Give again, word for word, every line in the entries below from the line with "عالمی خبریں" up to and including the line with "پر لگے گی ڈیوٹی؟", and no other line.
(Data supplied Opens)
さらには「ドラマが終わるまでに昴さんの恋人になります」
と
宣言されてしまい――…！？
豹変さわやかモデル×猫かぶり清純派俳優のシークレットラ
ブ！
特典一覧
(Data supplied Closes)
(Data supplied Opens)
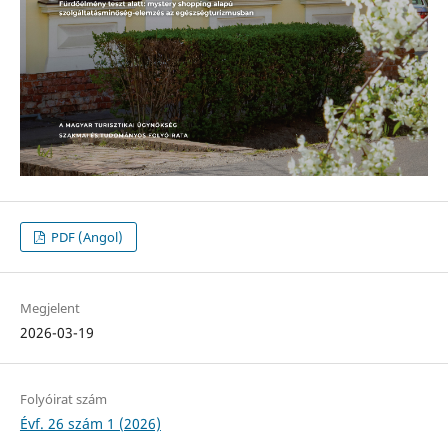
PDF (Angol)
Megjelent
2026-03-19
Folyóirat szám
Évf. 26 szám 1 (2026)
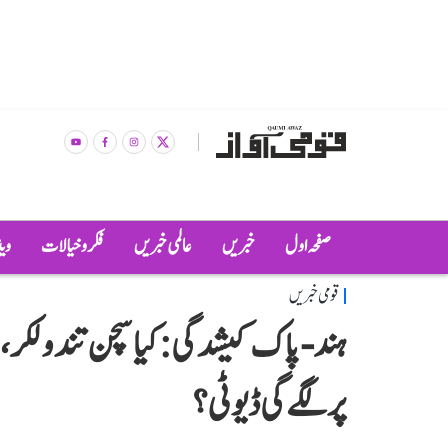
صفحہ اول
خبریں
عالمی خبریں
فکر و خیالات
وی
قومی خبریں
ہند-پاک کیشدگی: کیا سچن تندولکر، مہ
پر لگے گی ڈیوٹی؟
(Data supplied Closes)
● Your response:
عالمی خبریں
فکر و خیالات
وی
قومی خبریں
ہند-پاک کیشدگی: کیا سچن تندولکر، مہ
پر لگے گی ڈیوٹی؟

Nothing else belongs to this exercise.